- Ops Manager Overview >
- Ops Manager Architecture
Ops Manager Architecture¶
An Ops Manager installation includes hosts running Ops Manager and hosts serving and storing application data and snapshots.
The Ops Manager Application requires a dedicated Application Database and, if you enabled backups, Snapshot Stores.
Ops Manager Application¶
The Ops Manager Application provides the user interface and the HTTP services the Agents use to transmit data to and from Ops Manager. These are all stateless and start automatically when the Ops Manager Application starts. Multiple instances of the Ops Manager Application can run if each instance uses the same configuration and application database. Users and agents can interact with any instance.
By default, the Ops Manager Application runs on port 8080
and contains the web
interface for managing Ops Manager users, monitoring of MongoDB hosts, and
managing host backups.
For a list of Ops Manager’s default ports and health-check endpoints, see Firewall Configuration.
Backup Daemon Service¶
You can configure any Ops Manager instance to run the Backup Daemon service to back up MongoDB databases. The Backup Daemon service manages the local copies of the backed-up databases and snapshots for each database. The daemon does scheduled work based on data coming into the Ops Manager from its Backup Agents. No client applications can talk directly to the daemon. Its state and job queues come from the Ops Manager Application Database.
The local backup copy of a deployment is called the head database. The Backup Daemon stores all its head databases in its head directory path. To create each head database, the daemon’s host acts as an “invisible” secondary for each replica set designated for backup.
The daemon takes scheduled snapshots and stores these snapshots in a snapshot store. The daemon retrieves data from the snapshot store when it receives a restore request. It then delivers the snapshot to the requested destination.
Multiple Backup Daemons can scale horizontally to increase your storage and can provide manual failover.
If you run multiple Backup Daemons, Ops Manager selects the Backup Daemon to use when a user enables backup for a deployment. The head database resides with the daemon’s host.
Dedicated Storage for Operational Data¶
Ops Manager Application Database¶
Ops Manager uses a dedicated MongoDB database to store the Ops Manager’s operational data. The application database runs as a replica set to ensure redundancy and high availability. This replica set hosts only Ops Manager data. Before installing Ops Manager, you must provision the application database. This database contains Ops Manager Application metadata:
- Monitoring data collected from Monitoring Agents.
- Metadata for Ops Manager users, projects, hosts, monitoring data, and backup state.
For topology and specifications, see Ops Manager Application Database Hardware Requirements.
Snapshot Storage¶
Ops Manager creates snapshots of deployments to back up data. You can have Ops Manager store these snapshots in snapshot stores. Snapshot stores can be local databases, local file systems, or cloud-based data stores. There can be more than one snapshot store per project. Ops Manager writes the recent history of the deployment database to a separate database regardless of where the snapshots are written.

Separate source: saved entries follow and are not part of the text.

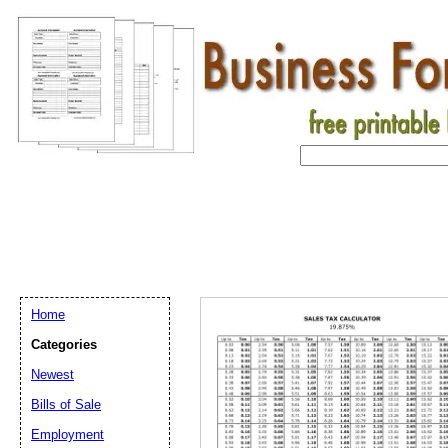
Home
Categories
Newest
Bills of Sale
Email address:
(op
Employment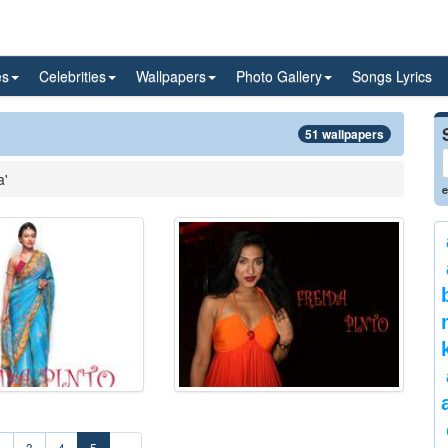
es
Celebrities
Wallpapers
Photo Gallery
Songs Lyrics
51 wallpapers
a'
e
2
3
4
5
»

The components of snapshot storage include:
Snapshot Stores¶
Snapshots can be written to one of three target storage systems:
- A Blockstore: a MongoDB database stored in a local host. To learn about the requirements and procedures for Blockstores, see Manage Blockstore Snapshot Storage.
- An S3 Snapshot Store: a cloud data store in AWS S3. To learn about the requirements and procedures for S3 Snapshot Stores, see Manage S3 Blockstore Snapshot Storage.
- A File System Store: a local file system in the directory of your choosing. To learn about the requirements and procedures for File System Stores, see Manage File System Snapshot Storage.
Oplog Store¶
This store retains oplog entries the Backup Daemon applies to its local copies of your backed-up deployments. To learn about the requirements and procedures for Oplog Stores, see Manage Oplog Storage.